Of interest to the intelligence community is the function to selectively encode areas of the image in order to degrade the resolution. For example, areas that may be considered sensitive to national security (e.g. The White House, Capital Hill) can be degraded to a lower spatial resolution. These areas can be preserved without losing the image's original resolution even after compression. However, an option to degrade the image's original resolution permanently is available as well. Vector graphic files (.SHP or .TAB) can be imported as an overlay to the raster imagery to inscribe the areas to be degraded.
The integration with Oracle Spatial provides for advanced image data management while reducing overall data storage. MrSID imagery can be stored natively in Oracle Spatial 10gR2. MrSID imagery can be directly retrieved from an Oracle database using any GeoRaster (Oracle's spatial datatype for raster data) - enabled application. Now, when user requirements call for a higher level of security or load balancing, these are already present in an Oracle database.
There will eventually be three ways to store or retrieve MrSID in Oracle Spatial:
1. Using the GeoExpress Software Development Kit (SDK)
2. Using Oracle's GeoRaster Application Programming Interface (API). The GeoRaster API supports wavelets in the database but will convert them to pixels on retrieval. (More on GeoRaster)

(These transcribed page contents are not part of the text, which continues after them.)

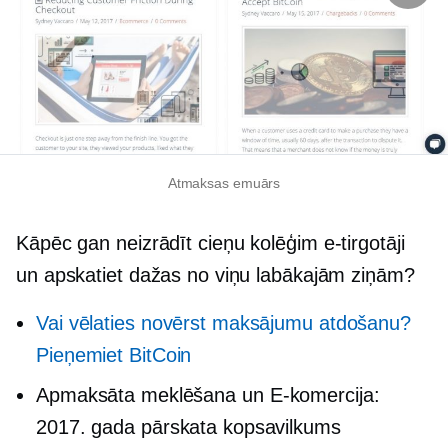
Atmaksas emuārs
Kāpēc gan neizrādīt cieņu kolēģim
e-tirgotāji
un apskatiet dažas no viņu labākajām ziņām?
Vai vēlaties novērst maksājumu atdošanu?
Pieņemiet BitCoin
Apmaksāta meklēšana un
E-komercija:
2017. gada pārskata kopsavilkums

3. Employing the Open Geospatial Consortium's (OGC) Web Map Service (WMS) interface of LizardTech's image streaming server, Express Server.
New Licensing Policy
This version of GeoExpress 6 carries a flexible, floating licensing policy. Previously, the software licensing agreement for GeoExpress locked the executable files to a specific machine. Anytime a user wished to install a copy of GeoExpress on a different machine, LizardTech had to be contacted directly to issue a different license agreement. Now, network administrators can install software on as many machines as desired and purchase only the number of licenses as needed by the organization. The licenses are shared and access to working copies of the software is limited to the specified number purchased.
Other Company Developments
LizardTech's business objective is to increase the use of imagery. The company hopes to do this by speeding the workflow of image processing. The company has worked with Galdos Systems and the OGC to use GML to store imagery metadata.